甚至昨天还处于被压制状况的民族,在获得解放之后,马上会转变为新的压制者。在哈贝马斯看来,因为利益和效率已经成为政治的原则,所以,国家之间承认的原则,并非基于统治的合法性,而是该国的统治者能否有效地掌控对内的主权和对外的主权。

这是西方殖民历史的真实写照。西方民族国家在地理大发现的刺激下,进入了全球性的殖民活动的活跃期。他们需要为现代化的规模化生产的产品找到新的市场,其中也包括中国。

而欧洲殖民者在离开他们的殖民地之后,因为人为地划定被他们统治区域的边界,从而,从政治和价值观上将他们的民族国家利益观念灌输到包括非洲和亚洲等别的文化区域,产生了新的民族和国家之间的冲突和种族屠杀,比如非洲层出不穷的种族屠杀。而对于中国而言,至今仍然要面对殖民的“遗产”,比如英国殖民者在中印边界的人为“划定”,到现在为止一直是中国和印度关系的巨大隐患。

近代中国的知识精英和政治领袖并非没有认识到现代民族国家的本质,但是在中国积弱,没有竞争力的背景下,他们希望通过国际法来保护中国的主权和各项利益。在短暂的对国际法的迷恋之后,无情的现实很快就告诉他们“万国公法”并不能真正保护中国的主权,因为他们逐渐了解国际法的存在,并不等于承认它具有国内法那样的有效性。

国际社会是由主权国家组成的,而基于定义,主权国家就是在各自领土范围内至高无上的法律机构。因此,国际社会的一个重要特征,就是它没有一个制订法律和强制实施法律的中央权力机构。国际法的存在及其运作,取决于两个分散性的因素:第一是各国利益的一致或互补,第二是国家间的权力分配。没有利益的协调与权力的平衡就没有国际法。[9]

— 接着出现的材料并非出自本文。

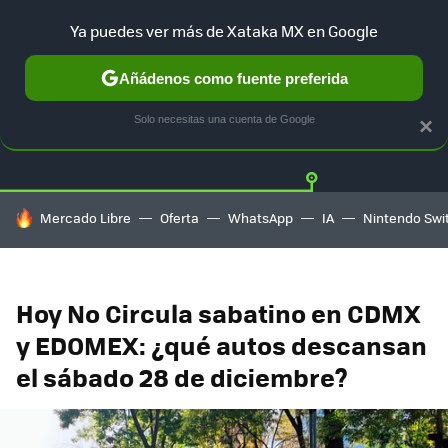
Ya puedes ver más de Xataka MX en Google
Añádenos como fuente preferida
Twitter
Fa
TESLA
UBER
AUTO ELECTRICO
Solo necesitas una cuenta de Google
×
HOY SE HABLA DE
Mercado Libre
Oferta
WhatsApp
IA
Nintendo Swi
Hoy No Circula sabatino en CDMX
y EDOMEX: ¿qué autos descansan
el sábado 28 de diciembre?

因为缺乏利益协调和权力平衡的力量,近代中国陷入了割地、赔款等丧失主权的屈辱之中,由此他们开始接受强权的逻辑,这个逻辑后来被我们自己概括为“落后就要挨打”。当进化论被引入国家和社会领域的时候,强者对于弱者的欺压以一种公理的方式而被普遍化。而西方列强的殖民过程,无非是给这样的强权即“真理”增添了无数的案例。与此同时,儒家天下王道观念中所主张的自治和教化被视为无助于国家之间的激烈竞争而与其他儒家的理念一样被抛弃和鄙视。

二、全球化时代的民族国家

20世纪的战乱使人们充分认识到民族国家最多能保障国家内的秩序,而无法为这个世界提供最低限度的安全秩序,国家主权所必然带来的寻求国内稳定和放任国际的无政府状态之间的矛盾,使得一种新的世界主义思潮得以涌现并试图转化为制度。

国际联盟、联合国、国际货币组织等一系列国际机构的出现,为国际交往规则的逐渐确立和有制约性提供了虽然不够坚决但值得期待的制度保证。而我们也可以发现,这些机构随着冲突和依存的博弈,不断增强其执行力,甚至不断改变着国际关系的本质。

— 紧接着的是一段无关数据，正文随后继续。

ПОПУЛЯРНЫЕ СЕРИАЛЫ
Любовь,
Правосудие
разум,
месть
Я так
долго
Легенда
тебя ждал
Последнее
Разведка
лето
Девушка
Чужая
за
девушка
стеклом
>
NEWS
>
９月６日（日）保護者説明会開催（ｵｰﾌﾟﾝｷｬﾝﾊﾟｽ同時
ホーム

有人从美国等国战胜德国和日本之后,帮助德国和日本推进民主化的事实出发,认为作为现在世界上唯一的霸权国家,美国也体现出与老牌的殖民国家不同的特性,并认为美国的国家利益是与自由主义主导的世界秩序和谐的。[10]似乎美国可以作为这个世界上唯一的“正义”的帝国。

这样的想法体现在福山做出的“历史的终结”的乐观主义结论中。该结论认为随着前苏联的解体,世界历史已经找到了一条最为合适的发展道路,那就是西方的道路。不过,悲剧性的“911”事件发生了。虽然,这样的悲剧充满着邪恶的气息,但是起码意味着并非所有人都认可美国所统领的秩序,原因虽也可以被归结为“文明的冲突”,但核心的原因还是美国并没有一个“世界价值观”,美国奉行的是“美国利益至上”的原则。

美国在20世纪最后几年表现出的倾向是,无论在经济还是安全领域,美国都公然突出自身的国家利益,而国家利益反映的是国内有时具有偶然性的力量对比,与任何国际集体利益无关。……在新世纪即将到来之际,美国试图以“内部事务”的名义滥用支配地位,这就是我们常说的美国的“单边主义”,……一般而言,让世界其他国家接受一份以美国国会强加自身法律为特征的和平计划,这种可能性几乎不存在。[11]

所以,当美国在用上帝的口吻指责邪恶轴心的时候,也应该反思自己的单边主义对别的国家所带来的伤害。

无论是从文化还是政治利益的角度,现有的被大多数国家奉行的国家与国家之间的关系准则,都无法提供一种表达人类共同价值的处理平台。那么应如何改变这种情况,并为世界的未来规划一个新的秩序呢?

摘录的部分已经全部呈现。